Hellmuth: In Deutschlang gibt es beispielsweise ein eigenes Lehramtsstudium, weil es ja auch ein eigenes Unterrichtsfach gibt. Damit verglichen ist die Möglichkeit der Ausbildung in Österreich durchaus beklagenswert. In der Schweiz sieht es allerdings ähnlich aus: Dort gibt es noch zusätzlich Probleme aufgrund des starken Föderalismus, des "Kantönligeistes". Die Einführung einer gemeinsamen Ausbildungsstruktur wird dadurch noch zusätzlich erschwert.

derStandard.at: Soll politische Bildung ein eigenes Unterrichtsfach sein?

Hellmuth: Darüber lässt sich streiten. Derzeit ist es illusorisch, ein eigenes Unterrichtsfach zu fordern.

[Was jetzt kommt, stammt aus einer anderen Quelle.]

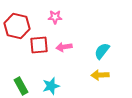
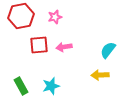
pink star: rotated 16 degrees counterclockwise
red hexagon: moved 4 px right, 10 px up; rotated 25 degrees counterclockwise
cyan semicircle: moved 6 px right, 1 px up
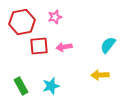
red hexagon: moved 1 px right, 6 px down
red square: moved 1 px down
cyan semicircle: moved 5 px up
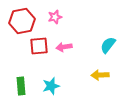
red hexagon: moved 1 px up
green rectangle: rotated 24 degrees clockwise
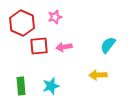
red hexagon: moved 2 px down; rotated 25 degrees counterclockwise
yellow arrow: moved 2 px left
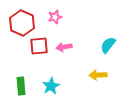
cyan star: rotated 12 degrees counterclockwise
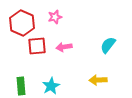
red square: moved 2 px left
yellow arrow: moved 5 px down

Aber man muss nicht unbedingt ein eigenes Unterrichtsfach haben. Interdisziplinarität hat auch ihre Vorteile. Zentral ist aber eine wissenschaftlich fundierte Ausbildung. Die muss gewährleistet sein. Vielleicht bietet hier aber die neue Lehrerausbildung tatsächlich Chancen. Voraussetzung ist dafür aber, dass sie an den Universitäten erfolgt, zumal diese im Gegensatz zu den Pädagogischen Hochschulen wissenschaftliches Know-how haben. Aber das ist wieder eine andere Diskussion. (Rosa Winkler-Hermaden, derStandard.at, 31.1.2012)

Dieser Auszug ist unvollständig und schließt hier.